## PROBLEM REQUIREMENTS
The records that follow are to be copied word for word. Pictures should be omitted.

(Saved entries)
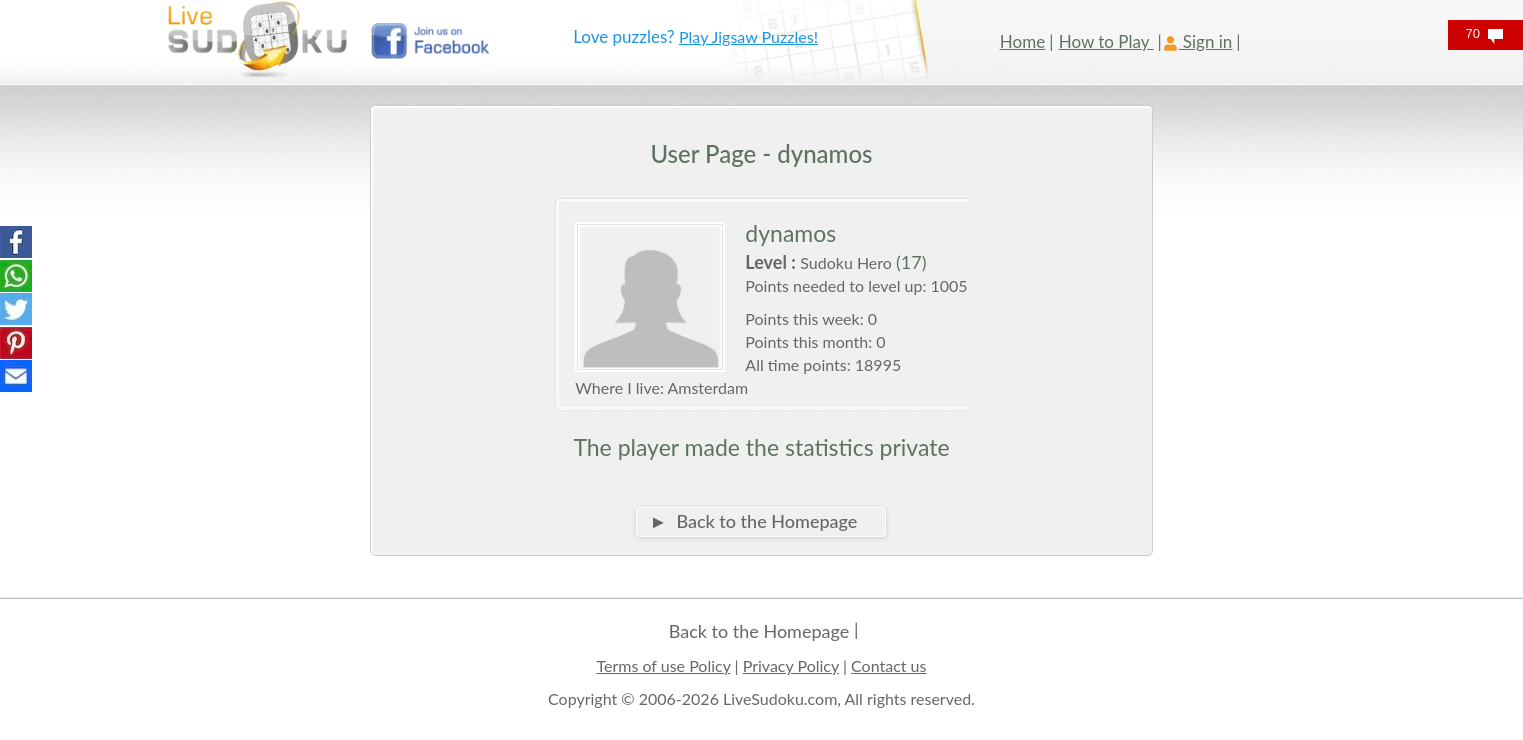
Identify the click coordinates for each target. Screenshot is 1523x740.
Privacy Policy (791, 665)
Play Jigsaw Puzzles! (748, 36)
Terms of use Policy (664, 665)
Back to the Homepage (759, 631)
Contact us (888, 665)
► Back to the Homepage (753, 521)
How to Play (1106, 41)
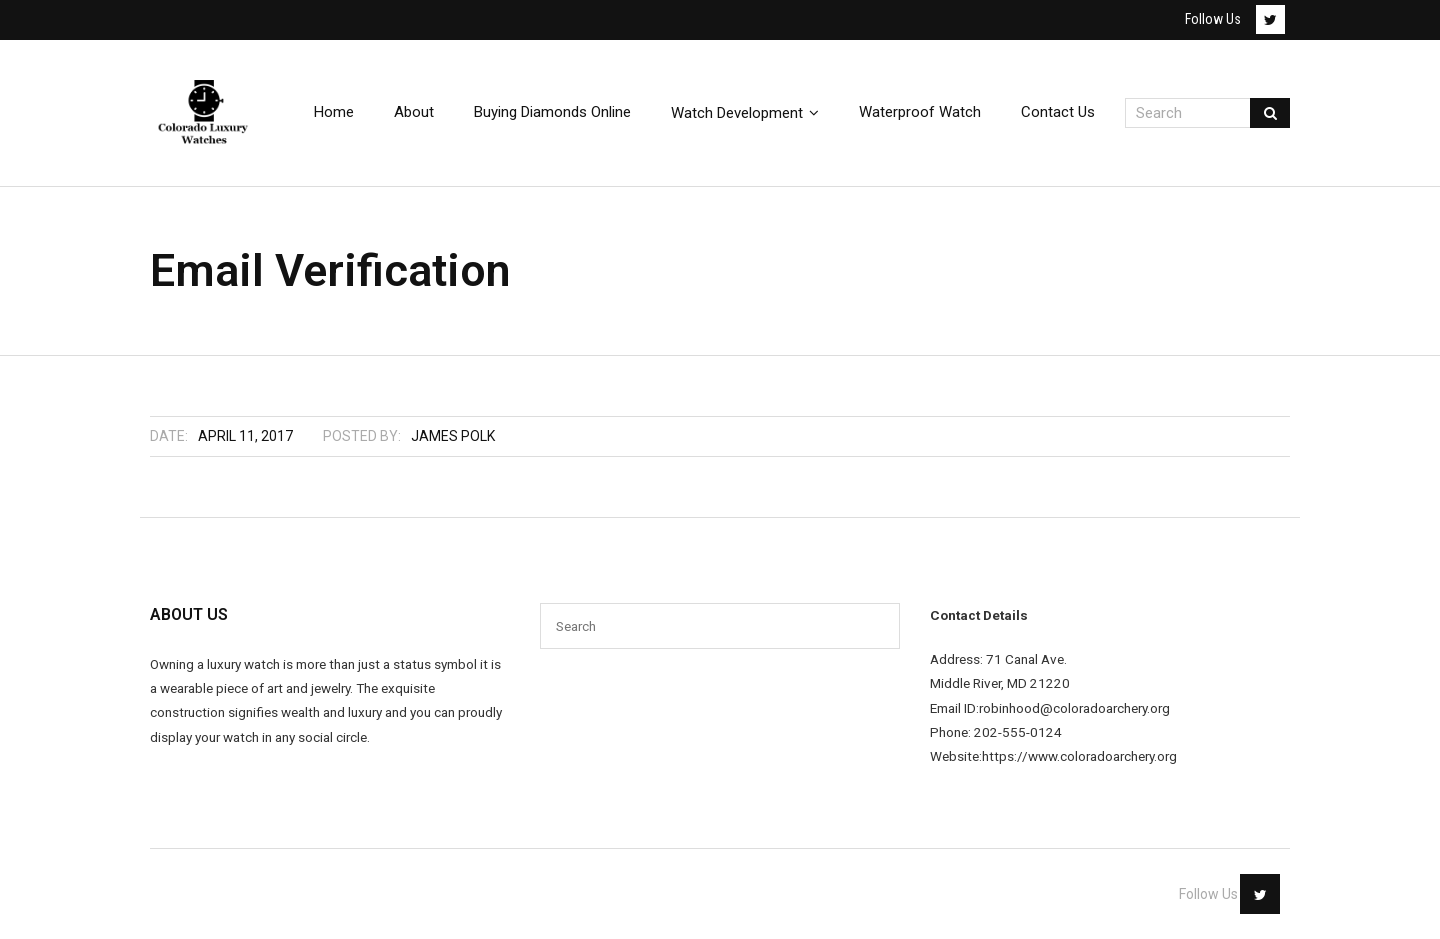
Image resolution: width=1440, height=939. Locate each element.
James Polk (453, 436)
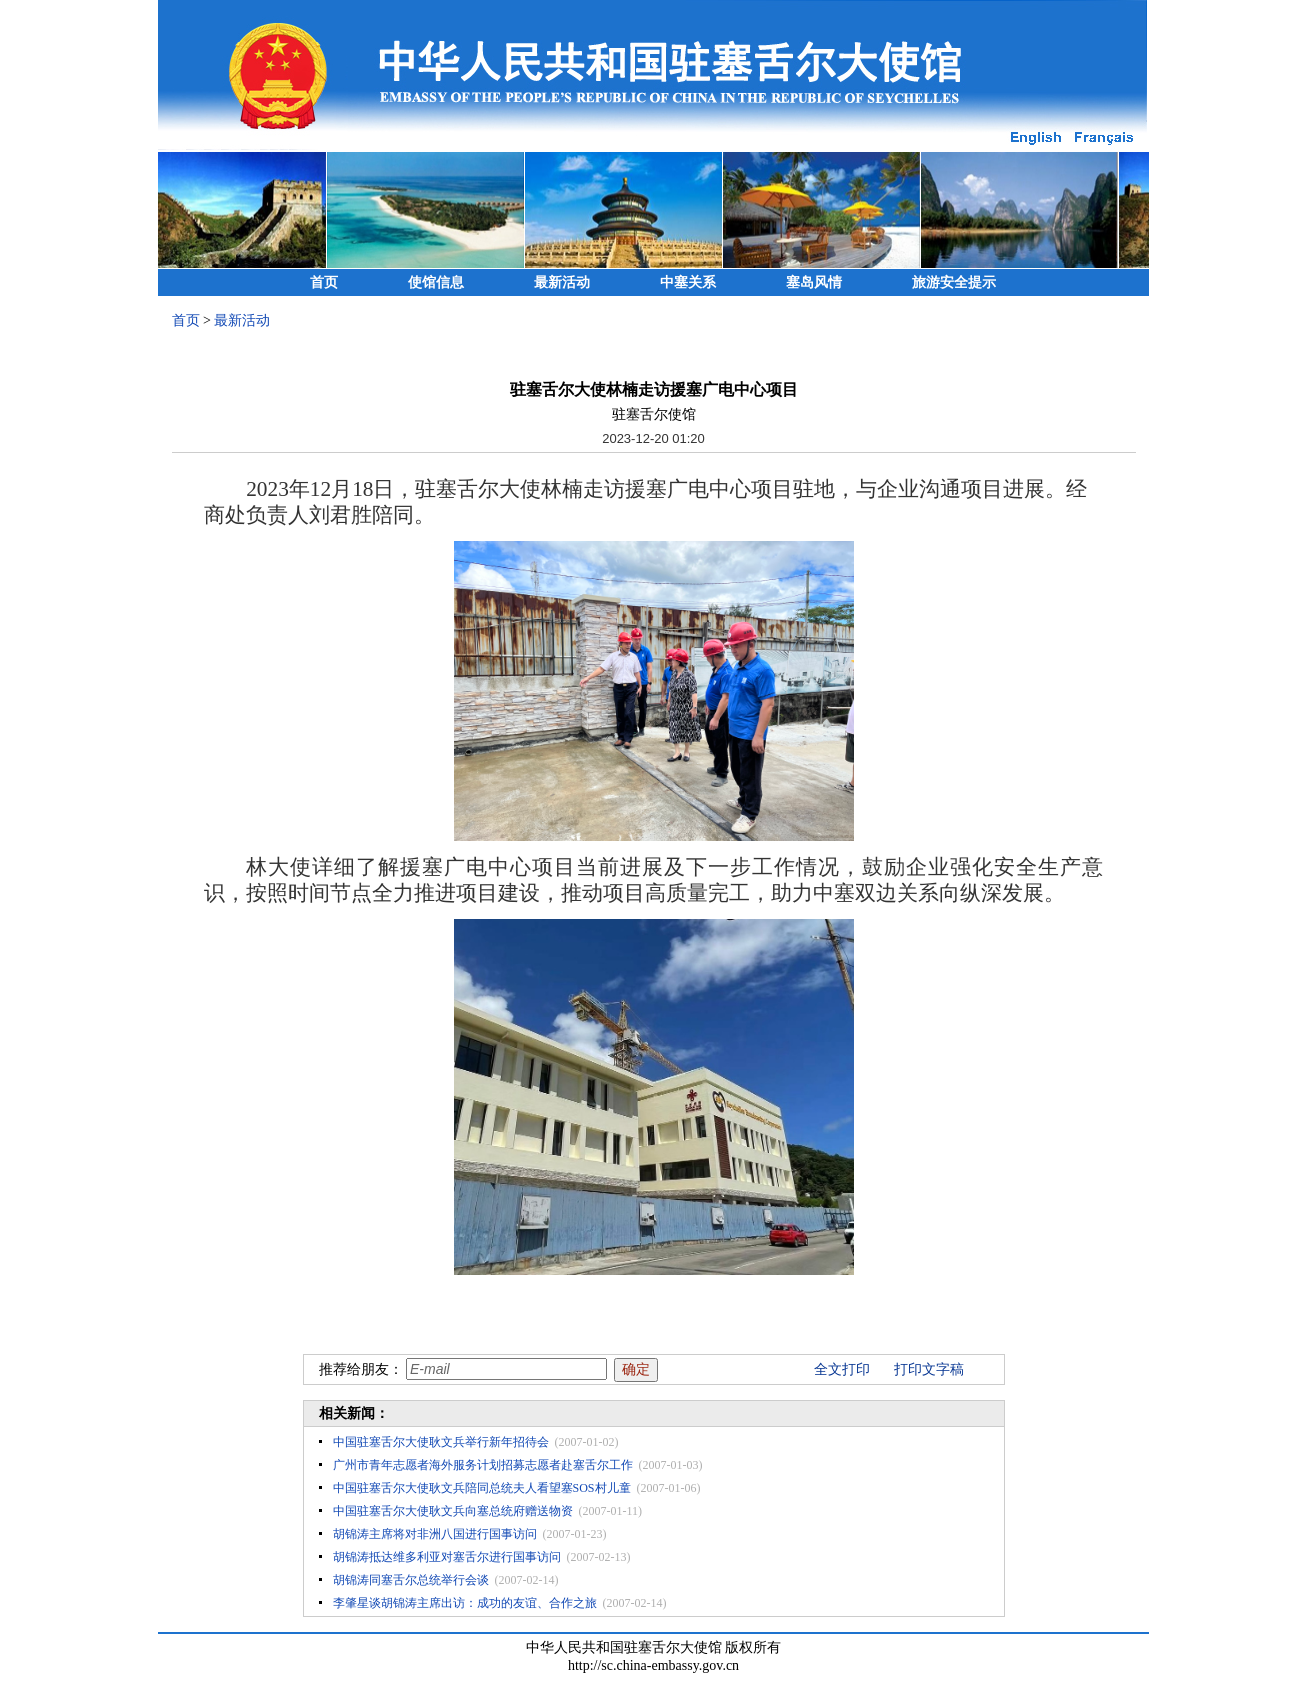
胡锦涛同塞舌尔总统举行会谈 (411, 1580)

## SOLUTION
Identify the click coordinates for each target. Screenshot is 1523x740.
Privacy Policy (791, 665)
Play Jigsaw Puzzles! (748, 36)
Terms of use Policy (664, 665)
Back to the Homepage (759, 631)
Contact us (888, 665)
► Back to the Homepage (753, 521)
How to Play (1106, 41)
Image resolution: width=1440, height=939. Locate each element.
James Polk (453, 436)
胡锦涛同塞舌尔总统举行会谈 (411, 1580)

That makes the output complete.